▸ What the task requires: For each record below, retype the text exactly and omit any image.

▸ Task material:
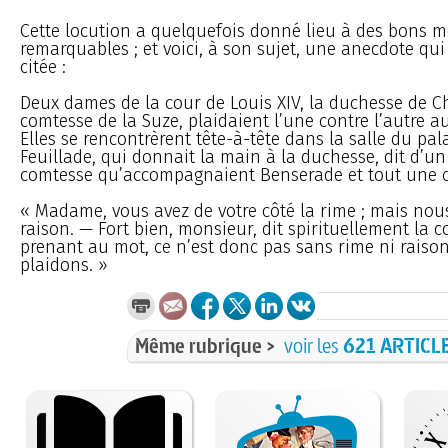
Cette locution a quelquefois donné lieu à des bons m
remarquables ; et voici, à son sujet, une anecdote qui
citée :
Deux dames de la cour de Louis XIV, la duchesse de Ch
comtesse de la Suze, plaidaient l’une contre l’autre a
Elles se rencontrèrent tête-à-tête dans la salle du pala
Feuillade, qui donnait la main à la duchesse, dit d’un
comtesse qu’accompagnaient Benserade et tout une c
« Madame, vous avez de votre côté la rime ; mais nou
raison. — Fort bien, monsieur, dit spirituellement la 
prenant au mot, ce n’est donc pas sans rime ni raiso
plaidons. »
Même rubrique >
voir les
621 ARTICL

▸ Output for this exercise:
Cette locution a quelquefois donné lieu à des bons m
remarquables ; et voici, à son sujet, une anecdote qui
citée :
Deux dames de la cour de Louis XIV, la duchesse de Ch
comtesse de la Suze, plaidaient l’une contre l’autre a
Elles se rencontrèrent tête-à-tête dans la salle du pala
Feuillade, qui donnait la main à la duchesse, dit d’un
comtesse qu’accompagnaient Benserade et tout une c
« Madame, vous avez de votre côté la rime ; mais nou
raison. — Fort bien, monsieur, dit spirituellement la 
prenant au mot, ce n’est donc pas sans rime ni raiso
plaidons. »
Même rubrique >
voir les
621 ARTICL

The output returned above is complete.